The deal, which valued the platform at $72 million, beefed up the coffers of private equity firm Pacific Equity Partners and Oasis’ principals.
But a new platform, which is about to hit the market, aims to financially reward its main users.
Newcomer to the administration market, Federal Alliance, claims its new low-cost platform is an Australian first, which will ultimately give mum and dad investors the opportunity to own a stake in the platform promoter.
According to the Federation Managed Accounts prospectus, a conversion event in approximately three years’ time will allow investors to buy up to 90 per cent of the platform promoter for an initial cost of $250 per share. The remaining 10 per cent will be owned by Federal Alliance’s key principals: John Morrison, Jan Morrison, Stephen Reed and Monty Grainger, and joint venture partner, Australian Unity.
Shareholders will be entitled to dividends, subject to a dividend pool being available and the financial position of the company.
The idea is that dividends will offset investors’ administration fees over a three-to-five year period, John Morrison, Federal Alliance director, said.
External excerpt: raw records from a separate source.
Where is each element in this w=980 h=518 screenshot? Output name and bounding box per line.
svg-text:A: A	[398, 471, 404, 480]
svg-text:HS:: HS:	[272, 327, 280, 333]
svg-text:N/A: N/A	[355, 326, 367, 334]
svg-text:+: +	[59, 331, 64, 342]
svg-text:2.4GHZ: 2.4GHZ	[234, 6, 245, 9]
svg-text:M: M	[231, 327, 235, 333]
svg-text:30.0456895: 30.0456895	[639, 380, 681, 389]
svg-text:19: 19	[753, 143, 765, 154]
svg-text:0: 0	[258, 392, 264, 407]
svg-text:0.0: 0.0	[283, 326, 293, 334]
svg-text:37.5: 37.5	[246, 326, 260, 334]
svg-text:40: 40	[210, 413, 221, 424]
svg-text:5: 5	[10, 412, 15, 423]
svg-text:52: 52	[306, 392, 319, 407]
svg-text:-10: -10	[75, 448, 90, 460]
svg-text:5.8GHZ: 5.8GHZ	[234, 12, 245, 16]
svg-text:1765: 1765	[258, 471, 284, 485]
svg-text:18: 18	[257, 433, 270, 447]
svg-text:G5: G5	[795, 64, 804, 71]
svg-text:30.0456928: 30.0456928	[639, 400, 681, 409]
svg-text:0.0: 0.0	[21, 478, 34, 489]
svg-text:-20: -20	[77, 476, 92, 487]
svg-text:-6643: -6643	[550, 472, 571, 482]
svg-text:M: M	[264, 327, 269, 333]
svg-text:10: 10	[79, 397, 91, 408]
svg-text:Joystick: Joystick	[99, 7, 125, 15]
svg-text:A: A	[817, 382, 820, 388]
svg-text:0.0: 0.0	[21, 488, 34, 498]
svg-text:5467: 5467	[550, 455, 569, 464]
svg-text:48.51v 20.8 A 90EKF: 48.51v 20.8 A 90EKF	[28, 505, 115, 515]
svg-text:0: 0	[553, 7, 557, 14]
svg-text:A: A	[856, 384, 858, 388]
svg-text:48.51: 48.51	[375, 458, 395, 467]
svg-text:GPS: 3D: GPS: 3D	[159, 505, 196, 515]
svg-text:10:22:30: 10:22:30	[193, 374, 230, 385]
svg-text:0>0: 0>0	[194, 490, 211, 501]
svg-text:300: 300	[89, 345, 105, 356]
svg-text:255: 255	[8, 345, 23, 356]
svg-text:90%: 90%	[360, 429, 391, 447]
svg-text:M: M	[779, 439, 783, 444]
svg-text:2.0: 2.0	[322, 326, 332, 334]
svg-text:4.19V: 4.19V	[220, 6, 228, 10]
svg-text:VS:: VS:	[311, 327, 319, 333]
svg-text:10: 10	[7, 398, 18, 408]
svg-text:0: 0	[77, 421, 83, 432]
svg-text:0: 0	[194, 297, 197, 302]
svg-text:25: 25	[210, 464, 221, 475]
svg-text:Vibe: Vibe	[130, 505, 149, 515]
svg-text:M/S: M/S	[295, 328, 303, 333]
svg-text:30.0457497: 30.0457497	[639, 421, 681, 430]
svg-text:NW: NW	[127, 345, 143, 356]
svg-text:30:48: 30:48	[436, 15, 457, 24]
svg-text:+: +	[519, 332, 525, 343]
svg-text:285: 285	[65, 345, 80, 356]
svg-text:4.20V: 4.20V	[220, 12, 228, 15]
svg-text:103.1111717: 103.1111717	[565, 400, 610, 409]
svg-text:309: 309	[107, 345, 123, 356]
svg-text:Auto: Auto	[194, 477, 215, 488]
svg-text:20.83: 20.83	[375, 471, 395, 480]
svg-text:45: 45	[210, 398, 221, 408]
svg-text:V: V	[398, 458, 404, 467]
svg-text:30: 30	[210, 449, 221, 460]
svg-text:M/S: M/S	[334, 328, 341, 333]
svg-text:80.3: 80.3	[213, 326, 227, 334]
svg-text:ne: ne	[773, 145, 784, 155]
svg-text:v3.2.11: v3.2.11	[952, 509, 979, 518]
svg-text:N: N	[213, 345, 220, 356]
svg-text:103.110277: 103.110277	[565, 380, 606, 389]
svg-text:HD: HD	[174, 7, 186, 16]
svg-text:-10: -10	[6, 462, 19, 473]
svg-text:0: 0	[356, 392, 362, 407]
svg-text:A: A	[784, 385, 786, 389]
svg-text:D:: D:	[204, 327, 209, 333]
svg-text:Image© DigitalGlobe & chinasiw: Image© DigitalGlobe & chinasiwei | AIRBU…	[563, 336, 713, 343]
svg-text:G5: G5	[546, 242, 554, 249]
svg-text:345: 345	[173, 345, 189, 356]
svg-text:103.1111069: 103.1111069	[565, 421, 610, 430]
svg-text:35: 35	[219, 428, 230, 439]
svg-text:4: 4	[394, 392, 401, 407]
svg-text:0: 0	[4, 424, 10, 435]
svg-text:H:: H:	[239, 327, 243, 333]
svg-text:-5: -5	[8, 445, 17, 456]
Federation Managed Accounts is a private-label platform built on Linear Asset Management’s technology and infrastructure, with NAB Asset Servicing as custodian. It will provide access to all ASX-listed stocks and selected international equities plus managed funds. The platform’s managed funds menu is being finalised.
Australian Unity chief executive David Bryant said Federation Managed Accounts was a competitive entrant at a time when complex record-keeping requirements made the use of platforms increasingly appealing for investors so long as the price was right.
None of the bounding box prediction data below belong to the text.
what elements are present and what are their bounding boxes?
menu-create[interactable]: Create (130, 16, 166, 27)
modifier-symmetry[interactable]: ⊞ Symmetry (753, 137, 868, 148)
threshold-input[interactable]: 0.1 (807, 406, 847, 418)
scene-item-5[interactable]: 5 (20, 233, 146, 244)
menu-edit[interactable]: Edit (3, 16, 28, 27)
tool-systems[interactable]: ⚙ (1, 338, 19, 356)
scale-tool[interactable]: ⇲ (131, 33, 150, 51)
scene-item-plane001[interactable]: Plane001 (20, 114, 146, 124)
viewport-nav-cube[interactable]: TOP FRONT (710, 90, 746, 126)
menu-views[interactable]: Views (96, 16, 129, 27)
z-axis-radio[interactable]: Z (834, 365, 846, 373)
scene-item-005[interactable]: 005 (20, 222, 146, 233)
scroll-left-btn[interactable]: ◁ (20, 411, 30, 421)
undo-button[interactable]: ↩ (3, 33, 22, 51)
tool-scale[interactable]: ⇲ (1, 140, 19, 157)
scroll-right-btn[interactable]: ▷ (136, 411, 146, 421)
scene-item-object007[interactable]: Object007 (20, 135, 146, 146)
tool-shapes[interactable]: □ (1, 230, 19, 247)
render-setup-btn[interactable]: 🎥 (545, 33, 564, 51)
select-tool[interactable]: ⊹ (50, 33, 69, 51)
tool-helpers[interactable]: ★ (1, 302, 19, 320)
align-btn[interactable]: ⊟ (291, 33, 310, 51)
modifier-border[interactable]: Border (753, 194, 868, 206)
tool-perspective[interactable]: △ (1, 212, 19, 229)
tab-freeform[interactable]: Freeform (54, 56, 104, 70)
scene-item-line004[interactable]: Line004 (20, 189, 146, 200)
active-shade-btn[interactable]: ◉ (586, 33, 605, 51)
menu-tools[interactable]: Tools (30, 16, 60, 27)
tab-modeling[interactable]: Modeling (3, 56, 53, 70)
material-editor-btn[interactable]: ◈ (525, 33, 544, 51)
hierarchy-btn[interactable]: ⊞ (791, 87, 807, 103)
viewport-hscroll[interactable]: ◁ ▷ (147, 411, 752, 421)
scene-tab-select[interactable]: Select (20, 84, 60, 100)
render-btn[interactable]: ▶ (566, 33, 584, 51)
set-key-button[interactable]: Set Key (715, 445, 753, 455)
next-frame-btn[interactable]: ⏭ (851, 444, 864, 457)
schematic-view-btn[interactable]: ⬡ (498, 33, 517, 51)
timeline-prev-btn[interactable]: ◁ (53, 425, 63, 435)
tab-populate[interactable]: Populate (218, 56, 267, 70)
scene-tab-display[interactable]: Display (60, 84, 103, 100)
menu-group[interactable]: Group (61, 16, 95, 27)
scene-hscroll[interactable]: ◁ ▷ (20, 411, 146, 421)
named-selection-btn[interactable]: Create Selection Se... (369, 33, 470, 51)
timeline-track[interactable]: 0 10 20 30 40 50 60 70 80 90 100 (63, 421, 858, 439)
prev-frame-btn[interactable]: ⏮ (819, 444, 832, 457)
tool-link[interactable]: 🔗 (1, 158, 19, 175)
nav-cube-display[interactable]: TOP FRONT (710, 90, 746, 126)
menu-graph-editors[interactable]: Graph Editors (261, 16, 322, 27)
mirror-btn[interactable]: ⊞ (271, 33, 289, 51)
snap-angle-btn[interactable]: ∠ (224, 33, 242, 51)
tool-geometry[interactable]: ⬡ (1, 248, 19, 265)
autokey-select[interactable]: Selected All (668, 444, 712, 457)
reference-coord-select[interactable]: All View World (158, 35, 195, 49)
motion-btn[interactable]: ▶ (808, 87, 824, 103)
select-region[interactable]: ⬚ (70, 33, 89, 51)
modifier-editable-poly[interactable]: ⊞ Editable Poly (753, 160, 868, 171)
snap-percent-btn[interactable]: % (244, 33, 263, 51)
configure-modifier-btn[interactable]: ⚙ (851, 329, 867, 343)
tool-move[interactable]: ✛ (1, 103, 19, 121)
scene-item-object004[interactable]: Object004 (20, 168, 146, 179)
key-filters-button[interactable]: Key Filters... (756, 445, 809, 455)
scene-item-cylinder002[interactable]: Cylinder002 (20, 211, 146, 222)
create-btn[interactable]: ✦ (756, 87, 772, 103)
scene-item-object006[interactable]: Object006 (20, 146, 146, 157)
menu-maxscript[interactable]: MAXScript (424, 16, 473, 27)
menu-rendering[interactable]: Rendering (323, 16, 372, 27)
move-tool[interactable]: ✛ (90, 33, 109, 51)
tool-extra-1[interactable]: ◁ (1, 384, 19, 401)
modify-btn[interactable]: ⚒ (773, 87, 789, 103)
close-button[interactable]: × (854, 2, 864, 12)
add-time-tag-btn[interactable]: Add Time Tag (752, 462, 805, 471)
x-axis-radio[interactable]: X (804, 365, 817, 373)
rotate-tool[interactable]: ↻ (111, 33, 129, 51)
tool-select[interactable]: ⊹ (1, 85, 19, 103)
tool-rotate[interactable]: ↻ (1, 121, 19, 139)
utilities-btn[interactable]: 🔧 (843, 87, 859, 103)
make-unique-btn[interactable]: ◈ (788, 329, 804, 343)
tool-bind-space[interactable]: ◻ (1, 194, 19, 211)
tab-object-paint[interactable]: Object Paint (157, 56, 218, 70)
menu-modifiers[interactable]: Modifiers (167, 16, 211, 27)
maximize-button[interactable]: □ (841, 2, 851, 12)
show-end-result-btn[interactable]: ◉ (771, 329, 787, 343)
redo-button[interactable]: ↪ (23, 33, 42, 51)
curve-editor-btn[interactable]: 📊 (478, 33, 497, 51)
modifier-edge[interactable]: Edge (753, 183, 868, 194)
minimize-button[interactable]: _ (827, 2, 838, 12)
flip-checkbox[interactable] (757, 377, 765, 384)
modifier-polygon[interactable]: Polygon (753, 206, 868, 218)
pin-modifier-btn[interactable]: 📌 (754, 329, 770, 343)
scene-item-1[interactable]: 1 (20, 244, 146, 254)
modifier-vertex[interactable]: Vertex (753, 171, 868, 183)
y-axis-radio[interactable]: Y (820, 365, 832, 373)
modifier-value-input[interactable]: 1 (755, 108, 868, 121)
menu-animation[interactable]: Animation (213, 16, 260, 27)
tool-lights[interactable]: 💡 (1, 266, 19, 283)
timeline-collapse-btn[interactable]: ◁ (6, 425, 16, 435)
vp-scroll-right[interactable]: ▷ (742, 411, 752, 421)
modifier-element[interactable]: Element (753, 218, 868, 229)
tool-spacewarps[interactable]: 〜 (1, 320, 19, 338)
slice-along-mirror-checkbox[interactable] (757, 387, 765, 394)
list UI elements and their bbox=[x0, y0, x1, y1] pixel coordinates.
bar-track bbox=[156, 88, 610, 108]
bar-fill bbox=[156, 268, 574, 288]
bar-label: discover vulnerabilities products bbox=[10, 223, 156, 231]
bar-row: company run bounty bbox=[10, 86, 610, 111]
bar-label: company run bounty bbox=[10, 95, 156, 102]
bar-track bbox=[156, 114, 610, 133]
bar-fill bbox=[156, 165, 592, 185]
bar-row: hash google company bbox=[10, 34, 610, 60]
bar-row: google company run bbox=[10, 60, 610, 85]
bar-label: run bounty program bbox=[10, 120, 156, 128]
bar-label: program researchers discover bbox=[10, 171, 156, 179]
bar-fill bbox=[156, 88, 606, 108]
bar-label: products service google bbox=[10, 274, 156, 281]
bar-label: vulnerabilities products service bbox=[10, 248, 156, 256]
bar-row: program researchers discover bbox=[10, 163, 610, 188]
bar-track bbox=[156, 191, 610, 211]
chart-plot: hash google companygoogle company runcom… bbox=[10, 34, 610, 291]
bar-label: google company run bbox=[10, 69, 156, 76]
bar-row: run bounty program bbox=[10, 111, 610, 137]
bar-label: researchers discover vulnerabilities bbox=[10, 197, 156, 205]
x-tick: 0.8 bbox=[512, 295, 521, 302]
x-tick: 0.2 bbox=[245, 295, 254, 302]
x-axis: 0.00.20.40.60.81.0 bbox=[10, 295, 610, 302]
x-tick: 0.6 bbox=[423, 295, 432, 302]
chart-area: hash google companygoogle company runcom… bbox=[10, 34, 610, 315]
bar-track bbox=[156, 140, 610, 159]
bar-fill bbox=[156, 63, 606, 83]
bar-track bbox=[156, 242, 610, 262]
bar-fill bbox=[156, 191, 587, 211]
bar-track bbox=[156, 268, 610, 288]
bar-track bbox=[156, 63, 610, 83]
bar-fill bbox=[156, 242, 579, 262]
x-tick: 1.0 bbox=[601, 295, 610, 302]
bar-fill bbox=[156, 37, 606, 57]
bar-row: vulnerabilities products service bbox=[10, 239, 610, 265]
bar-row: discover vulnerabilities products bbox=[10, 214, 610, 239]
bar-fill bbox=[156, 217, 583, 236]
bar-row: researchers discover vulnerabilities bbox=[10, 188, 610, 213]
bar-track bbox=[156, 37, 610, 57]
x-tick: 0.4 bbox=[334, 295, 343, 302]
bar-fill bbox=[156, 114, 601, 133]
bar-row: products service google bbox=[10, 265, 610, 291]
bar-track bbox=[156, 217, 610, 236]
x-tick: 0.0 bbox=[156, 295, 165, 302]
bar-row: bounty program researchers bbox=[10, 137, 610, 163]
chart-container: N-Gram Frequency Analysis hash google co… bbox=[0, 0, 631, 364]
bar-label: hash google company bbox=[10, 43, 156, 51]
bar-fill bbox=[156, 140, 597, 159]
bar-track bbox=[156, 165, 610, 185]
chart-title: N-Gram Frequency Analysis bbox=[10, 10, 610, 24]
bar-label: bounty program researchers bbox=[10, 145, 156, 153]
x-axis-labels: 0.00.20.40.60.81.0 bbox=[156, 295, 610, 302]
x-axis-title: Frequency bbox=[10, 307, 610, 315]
The platform will charge 0.44 per cent on balances up to $250,000; 0.33 per cent up to $500,000; 0.12 per cent up to $1 million and 0.11 per cent up to $2 million. For portfolios above $2 million, the fee will be negotiable. Investors will also incur an account-keeping fee of $1.76 per week, a custody fee of 0.013 per cent, plus any transaction and investment management fees.
At first glance, the fees for Federation Managed Accounts appear to be “at the bottom of the range”, CoreData principal Andrew Inwood said.